Zaharia et al (2010) Spark: Cluster Computing with Working Sets (HotCloud)

This paper proposed a new programming model extended from MapReduce. The key feature is the resilient distributed dataset (RDD). RDD is an object in the cluster that can be cached. By having a cache, the author claims a 10x speedup in some use cases (e.g. Logistic Regression) compared to MapReduce, because otherwise same data have to be reloaded from hard disk. RDD is resilient because it can be rebuilt at run-time as there is a lineage associated with each RDD. When an object is not located because of cache miss, hardware failure, or otherwise, based on the lineage, it can be re-constructed from its “parent”. An example of lineage is the following: A file, filtered by a program, transformed by a procedure, cached at a node, and processed by a function. If, say, another function wants the intermediate data transformed by that procedure, but that is not available, we can get the filtered file feed into the procedure to get the required data again.

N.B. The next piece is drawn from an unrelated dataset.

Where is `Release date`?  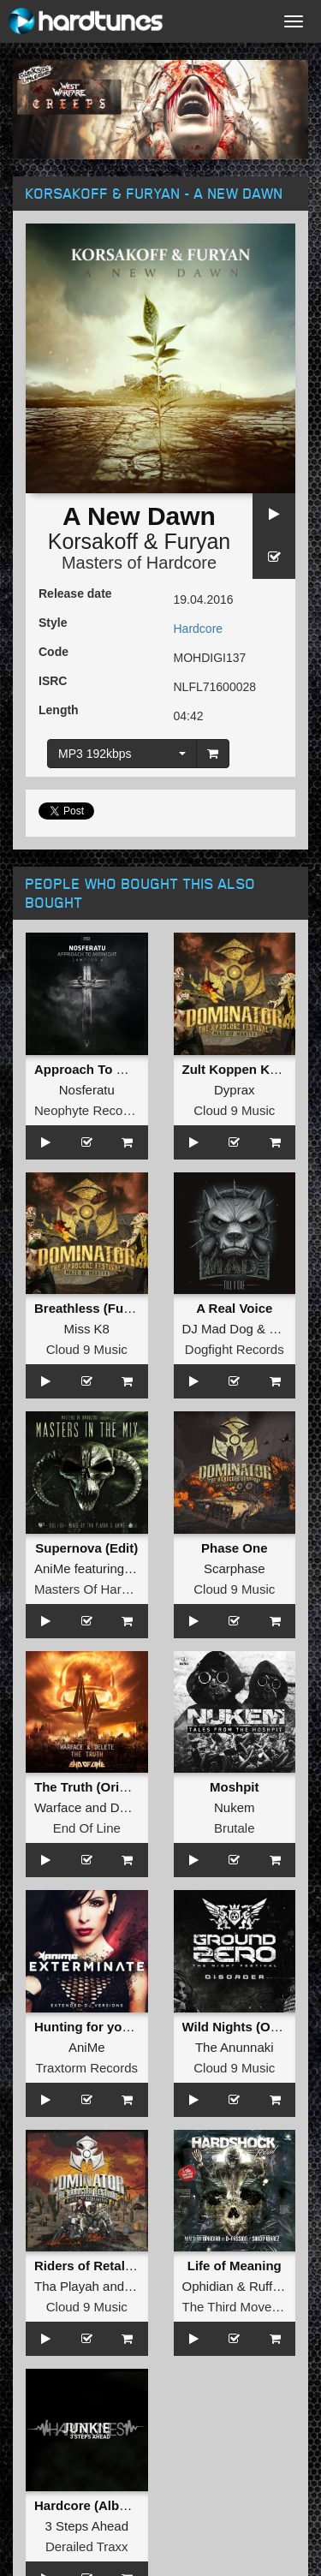 Release date is located at coordinates (75, 593).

Besides RDD, Spark also provides a mechanism to serve broadcast, read-only variable (e.g. look-up tables) and write-only accumulators (e.g. partial sum adders) that helps programming a cluster computation.

Bibliographic data

@inproceedings{
   title = "Spark: Cluster Computing with Working Sets",
   author = "Matei Zaharia and Mosharaf Chowdhury and Michael J. Franklin and Scott Shenker and Ion Stoica",
   booktitle = "Proc HotCloud",
   year = "2010",
}